Se aceitarmos a imanência humana como definitiva, a perspectiva política tenderá para o lado da destruição e da dissolução, porque refletirá a própria desorganização moral do coração humano e se aceitarmos a transcendência como algo que nos norteia trataremos a imanência como um seu reflexo e, sendo assim, não haverá como possibilitar ao político uma ingerência maior sobre o indivíduo do que aquela que abre a ele a possibilidade de pôr-se a si mesmo na abertura plena da moral já efetuada pelo Cristianismo, dando àqueles que pretendam continuar no recrudescimento a chance de dele sair pelo desenvolvimento de sua própria consciência, respeitando a sua própria experiência, desde que essa não seja incompatível com a própria ideia de possibilitar aos outros a busca de seu próprio florescimento moral. Assim, entre os que aceitamos o Cristo e que albergamos esperanças de um bom ordenamento político, parece não haver espaço para os que pretendem impor regras arbitrárias de conduta e bons costumes, pois tais regras, em sendo impostas, ferem aquilo que todo cristão sabe ser inerente ao próprio valor de sua moralidade, a liberdade.
Em sua última obra, As duas fontes da moral e da religião, no último capítulo, intitulado mecânica e mística, o filósofo Henri Bergson aborda a questão da técnica e de sua relação com a sociedade democrática, aparentemente sugerindo que o capitalismo sem respaldo moral perde-se naturalmente em meio a ânsias de lucro e de poder, o que obviamente não significa uma crítica ao sistema enquanto tal, mas às pessoas que vivem sob ele e que, uma vez relacionando-se novamente com o dinamismo essencial de sua própria religião, acabarão por perceber que o progresso técnico não está voltado para o luxo egoísta de alguns, mas para a esperança de uma redenção material de uma humanidade cuja espiritualidade recém-desperta clama por uma possibilidade de maior desenvolvimento.
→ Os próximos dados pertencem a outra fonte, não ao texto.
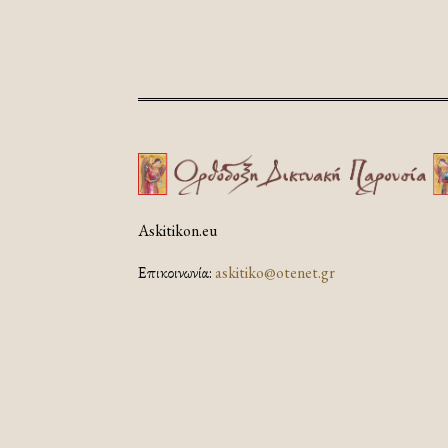
Askitikon.eu
Επικοινωνία:
askitiko@otenet.gr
O secularismo, portanto, jamais responderá por uma redenção completa e por uma justiça consumada e, por isso, há uma óbvia impossibilidade de reunir teórica e praticamente uma doutrina de índole materialista como o marxismo com a visão de mundo cristã, muito embora isso passe por possível entre aqueles que desconhecem ou desprezam a história real da humanidade em sua relação efetiva com a transcendência.
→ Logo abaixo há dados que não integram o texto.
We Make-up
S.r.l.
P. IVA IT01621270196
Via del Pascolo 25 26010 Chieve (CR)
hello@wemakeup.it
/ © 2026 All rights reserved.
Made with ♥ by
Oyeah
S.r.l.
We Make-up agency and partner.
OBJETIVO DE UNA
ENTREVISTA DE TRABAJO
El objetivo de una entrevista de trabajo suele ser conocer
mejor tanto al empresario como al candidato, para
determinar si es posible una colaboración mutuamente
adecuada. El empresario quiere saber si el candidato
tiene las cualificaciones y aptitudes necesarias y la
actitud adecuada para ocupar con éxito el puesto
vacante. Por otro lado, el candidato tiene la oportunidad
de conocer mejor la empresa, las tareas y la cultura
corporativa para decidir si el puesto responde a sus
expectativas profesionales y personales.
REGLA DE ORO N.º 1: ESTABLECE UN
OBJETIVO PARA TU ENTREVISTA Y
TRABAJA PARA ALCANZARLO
Dito isso, assumimos um posicionamento no espectro político mais à direita pelo simples fato de constatarmos que a esquerda, de viés revolucionário e/ou progressista encontra-se (se é que não esteve sempre) distanciada propositadamente ou inconscientemente dos valores reais que regem a humanidade, que são absolutos e eternos como eterno é Aquele ente humano e divino que veio ao mundo proclamá-los.